# TO DO:
Exactly as they appear below, repeat the lines from the one with "Такой самолёт надо" through the one with "venerdì 31 luglio 2026". Drop every picture.

Page-level text extractions
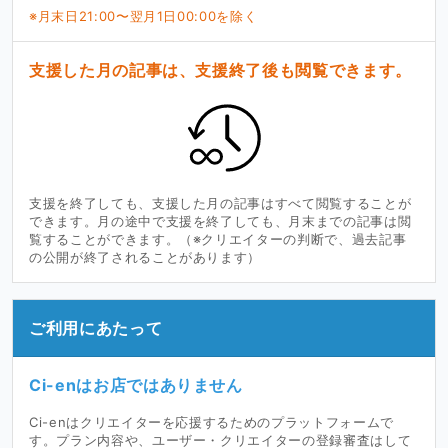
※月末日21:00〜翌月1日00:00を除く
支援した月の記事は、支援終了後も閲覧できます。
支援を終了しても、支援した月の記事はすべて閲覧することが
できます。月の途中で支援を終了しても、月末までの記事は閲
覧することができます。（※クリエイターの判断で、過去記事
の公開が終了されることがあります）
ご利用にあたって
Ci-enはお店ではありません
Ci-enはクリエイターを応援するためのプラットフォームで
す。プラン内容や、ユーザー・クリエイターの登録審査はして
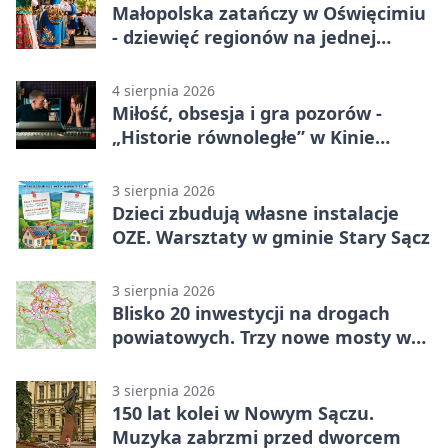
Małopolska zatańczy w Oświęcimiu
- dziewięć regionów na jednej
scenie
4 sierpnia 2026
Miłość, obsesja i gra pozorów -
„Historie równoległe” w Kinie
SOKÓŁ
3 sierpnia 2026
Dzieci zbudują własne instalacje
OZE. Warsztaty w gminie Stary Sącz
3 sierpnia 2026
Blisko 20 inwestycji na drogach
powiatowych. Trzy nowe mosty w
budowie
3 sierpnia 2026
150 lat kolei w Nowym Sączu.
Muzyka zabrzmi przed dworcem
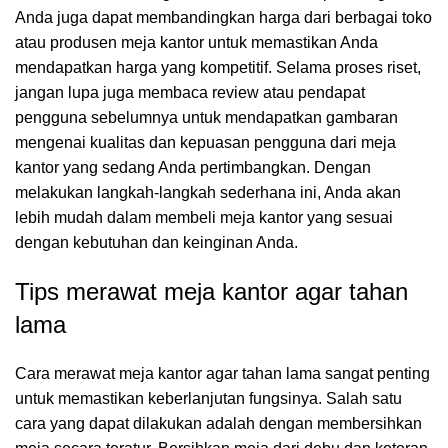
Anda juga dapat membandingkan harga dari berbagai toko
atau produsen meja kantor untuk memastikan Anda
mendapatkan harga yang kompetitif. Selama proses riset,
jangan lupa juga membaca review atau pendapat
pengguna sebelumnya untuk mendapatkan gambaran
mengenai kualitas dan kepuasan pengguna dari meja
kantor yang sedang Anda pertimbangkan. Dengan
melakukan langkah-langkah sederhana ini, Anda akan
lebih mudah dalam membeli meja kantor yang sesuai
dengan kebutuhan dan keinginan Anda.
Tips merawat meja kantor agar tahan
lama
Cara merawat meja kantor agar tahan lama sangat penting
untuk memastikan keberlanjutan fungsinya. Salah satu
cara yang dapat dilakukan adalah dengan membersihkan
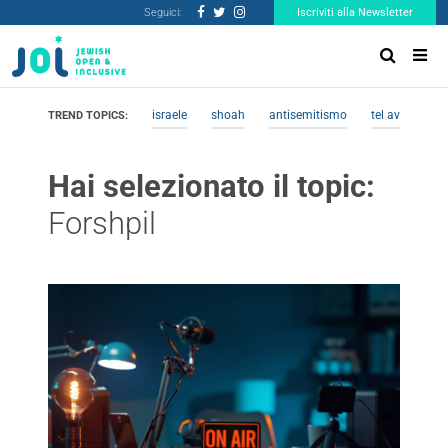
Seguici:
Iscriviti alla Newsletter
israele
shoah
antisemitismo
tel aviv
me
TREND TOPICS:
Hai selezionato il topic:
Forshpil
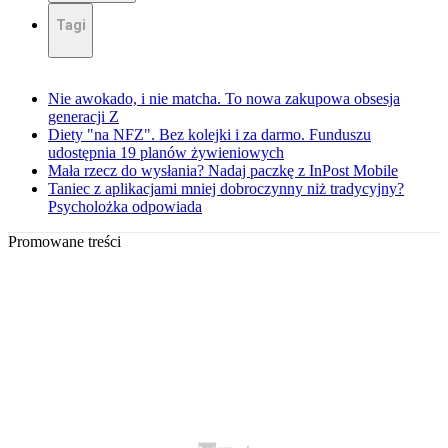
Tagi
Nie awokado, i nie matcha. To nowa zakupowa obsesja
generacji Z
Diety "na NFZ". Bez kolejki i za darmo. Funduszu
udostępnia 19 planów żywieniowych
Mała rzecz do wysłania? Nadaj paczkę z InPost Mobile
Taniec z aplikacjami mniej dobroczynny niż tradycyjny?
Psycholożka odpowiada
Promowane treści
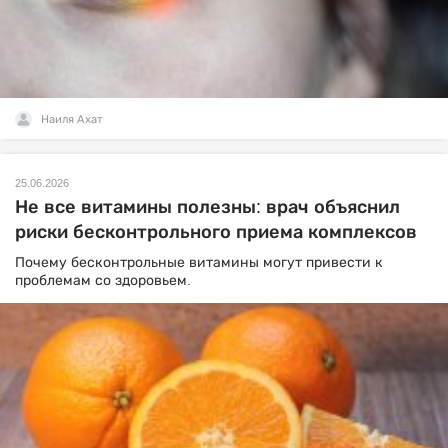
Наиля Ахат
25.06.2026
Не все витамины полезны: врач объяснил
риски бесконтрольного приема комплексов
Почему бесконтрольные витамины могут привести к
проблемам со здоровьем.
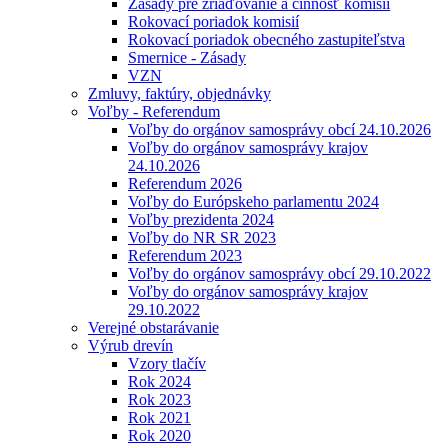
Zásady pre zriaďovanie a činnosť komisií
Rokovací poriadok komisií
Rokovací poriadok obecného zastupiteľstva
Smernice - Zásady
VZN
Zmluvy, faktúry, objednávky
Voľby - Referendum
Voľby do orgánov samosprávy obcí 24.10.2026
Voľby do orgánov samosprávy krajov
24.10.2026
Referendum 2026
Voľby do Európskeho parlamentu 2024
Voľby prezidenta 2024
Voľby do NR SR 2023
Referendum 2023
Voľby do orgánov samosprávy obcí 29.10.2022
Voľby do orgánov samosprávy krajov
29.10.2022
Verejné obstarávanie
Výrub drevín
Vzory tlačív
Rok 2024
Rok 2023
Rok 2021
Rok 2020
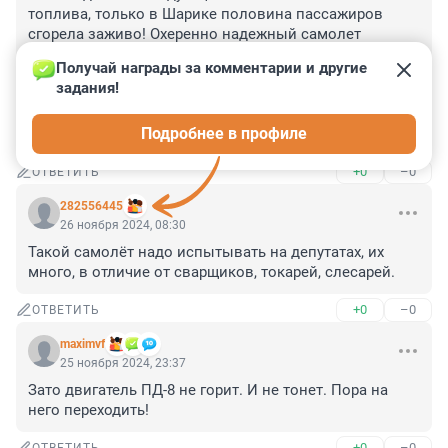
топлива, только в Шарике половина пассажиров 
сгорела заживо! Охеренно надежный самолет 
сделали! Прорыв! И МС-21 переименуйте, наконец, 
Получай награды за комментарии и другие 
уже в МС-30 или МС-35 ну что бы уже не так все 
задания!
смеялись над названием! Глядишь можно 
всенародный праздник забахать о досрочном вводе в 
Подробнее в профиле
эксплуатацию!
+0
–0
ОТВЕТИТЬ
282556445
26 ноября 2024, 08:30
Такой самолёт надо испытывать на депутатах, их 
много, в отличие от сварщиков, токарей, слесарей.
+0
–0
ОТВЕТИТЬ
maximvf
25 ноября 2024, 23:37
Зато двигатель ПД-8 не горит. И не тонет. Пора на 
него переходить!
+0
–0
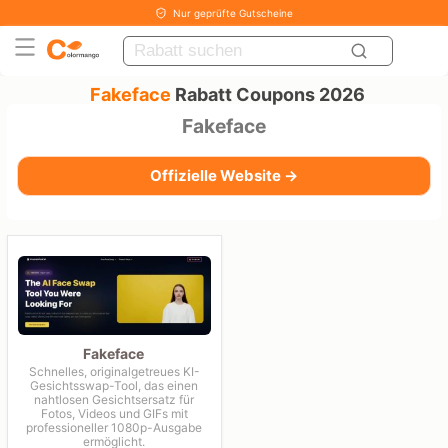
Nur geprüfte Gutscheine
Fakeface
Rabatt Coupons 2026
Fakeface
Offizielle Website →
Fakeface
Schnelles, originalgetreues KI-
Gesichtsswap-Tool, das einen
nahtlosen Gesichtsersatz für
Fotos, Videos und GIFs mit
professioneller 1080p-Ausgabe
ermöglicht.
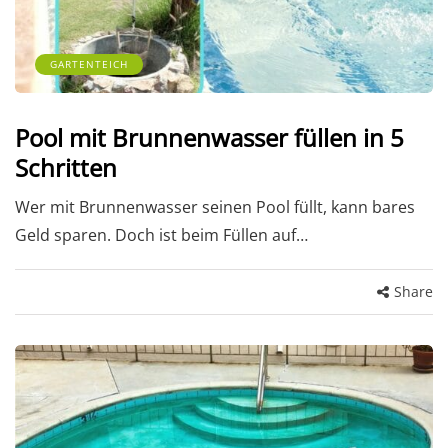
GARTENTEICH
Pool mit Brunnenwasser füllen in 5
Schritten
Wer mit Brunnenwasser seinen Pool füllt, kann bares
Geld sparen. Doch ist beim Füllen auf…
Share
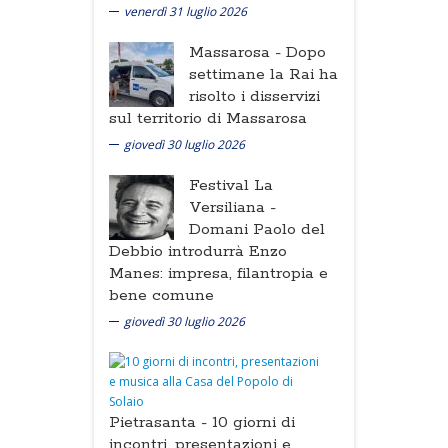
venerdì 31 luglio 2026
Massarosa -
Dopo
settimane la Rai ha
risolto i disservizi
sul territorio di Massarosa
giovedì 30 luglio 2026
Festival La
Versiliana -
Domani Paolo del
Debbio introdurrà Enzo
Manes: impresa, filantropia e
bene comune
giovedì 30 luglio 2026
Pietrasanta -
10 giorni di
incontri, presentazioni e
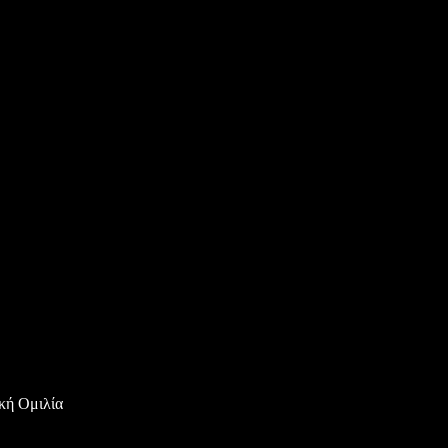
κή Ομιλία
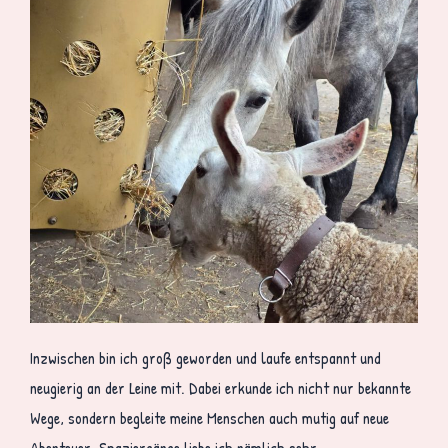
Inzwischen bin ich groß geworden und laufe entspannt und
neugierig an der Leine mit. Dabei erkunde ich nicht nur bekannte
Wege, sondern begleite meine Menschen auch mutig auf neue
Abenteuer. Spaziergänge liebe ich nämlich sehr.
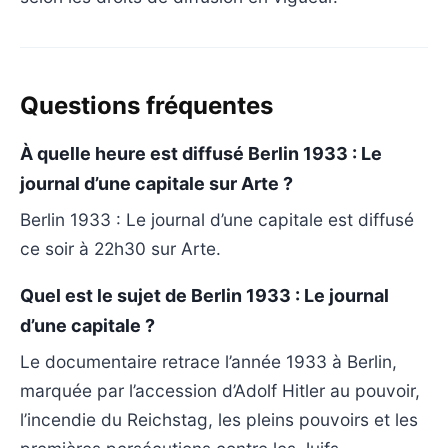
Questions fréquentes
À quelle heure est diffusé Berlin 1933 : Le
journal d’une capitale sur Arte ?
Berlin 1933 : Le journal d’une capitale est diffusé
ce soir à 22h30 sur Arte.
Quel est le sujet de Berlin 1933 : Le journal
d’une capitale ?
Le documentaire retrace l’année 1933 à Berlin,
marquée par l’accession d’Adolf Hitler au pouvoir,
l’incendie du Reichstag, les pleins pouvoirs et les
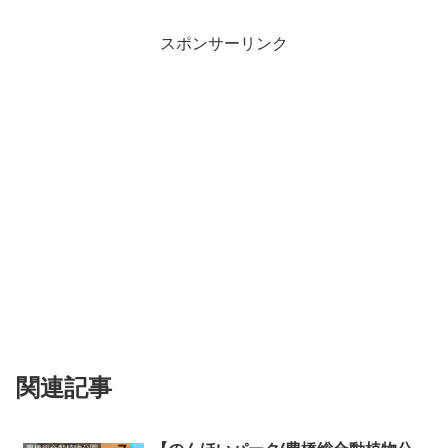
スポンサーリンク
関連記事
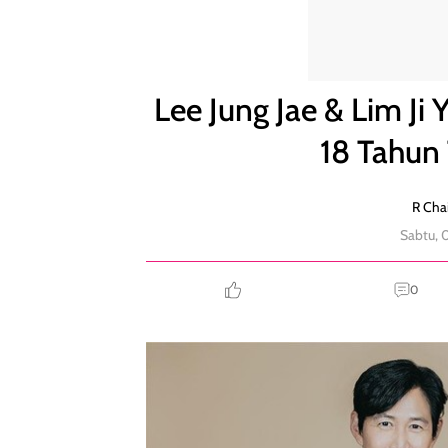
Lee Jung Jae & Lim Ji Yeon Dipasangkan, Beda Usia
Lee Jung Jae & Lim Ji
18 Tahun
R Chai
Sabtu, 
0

# TASK OUTPUT:
Такой самолёт надо испытывать на депутатах, их 
много, в отличие от сварщиков, токарей, слесарей.
+0
–0
ОТВЕТИТЬ
maximvf
25 ноября 2024, 23:37
Зато двигатель ПД-8 не горит. И не тонет. Пора на 
него переходить!
+0
–0
Nur geprüfte Gutscheine
Fakeface
Rabatt Coupons 2026
Fakeface
Offizielle Website →
Fakeface
Schnelles, originalgetreues KI-
Gesichtsswap-Tool, das einen
nahtlosen Gesichtsersatz für
Fotos, Videos und GIFs mit
professioneller 1080p-Ausgabe
ermöglicht.
GARTENTEICH
Pool mit Brunnenwasser füllen in 5
Schritten
Wer mit Brunnenwasser seinen Pool füllt, kann bares
Geld sparen. Doch ist beim Füllen auf…
Share
venerdì 31 luglio 2026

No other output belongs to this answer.